Task requirements:
Copy exactly the lines that run from the line containing "RE: Powierzenie rekrutacji" to the end of the material below, both ends included.

--- Supplied material Enclosed Below ---

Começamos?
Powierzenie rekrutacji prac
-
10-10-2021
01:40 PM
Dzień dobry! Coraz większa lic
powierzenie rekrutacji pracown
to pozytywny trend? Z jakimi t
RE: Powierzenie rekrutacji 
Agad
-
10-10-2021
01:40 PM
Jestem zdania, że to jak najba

--- End of Enclosed Supplied material ---

Solution to the problem:
RE: Powierzenie rekrutacji 
Agad
-
10-10-2021
01:40 PM
Jestem zdania, że to jak najba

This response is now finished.